Report back the lines in this listing that carry the string "sfuse".

....................

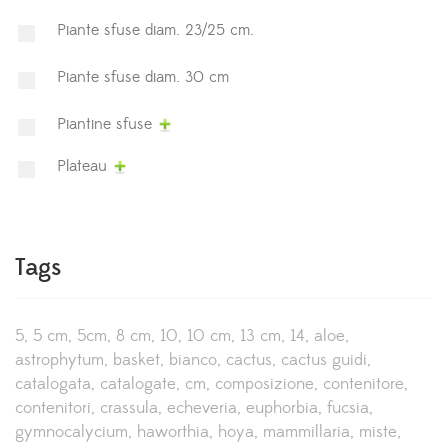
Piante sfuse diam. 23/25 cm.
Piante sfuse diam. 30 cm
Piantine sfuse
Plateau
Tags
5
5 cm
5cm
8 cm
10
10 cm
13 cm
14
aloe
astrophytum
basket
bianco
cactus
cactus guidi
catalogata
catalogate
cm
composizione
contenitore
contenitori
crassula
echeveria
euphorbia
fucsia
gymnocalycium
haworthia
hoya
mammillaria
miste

....................

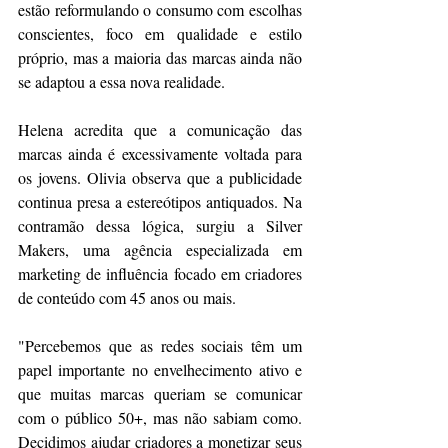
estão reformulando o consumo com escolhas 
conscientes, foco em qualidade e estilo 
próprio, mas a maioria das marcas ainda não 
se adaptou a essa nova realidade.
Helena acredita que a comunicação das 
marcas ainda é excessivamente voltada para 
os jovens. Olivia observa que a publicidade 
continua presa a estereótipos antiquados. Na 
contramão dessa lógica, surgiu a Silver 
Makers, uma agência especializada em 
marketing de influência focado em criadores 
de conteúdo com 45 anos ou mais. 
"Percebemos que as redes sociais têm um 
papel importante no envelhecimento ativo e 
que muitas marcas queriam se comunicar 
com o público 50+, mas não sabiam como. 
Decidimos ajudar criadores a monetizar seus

....................

**SOLVED PROBLEM:**
Piante sfuse diam. 23/25 cm.
Piante sfuse diam. 30 cm
Piantine sfuse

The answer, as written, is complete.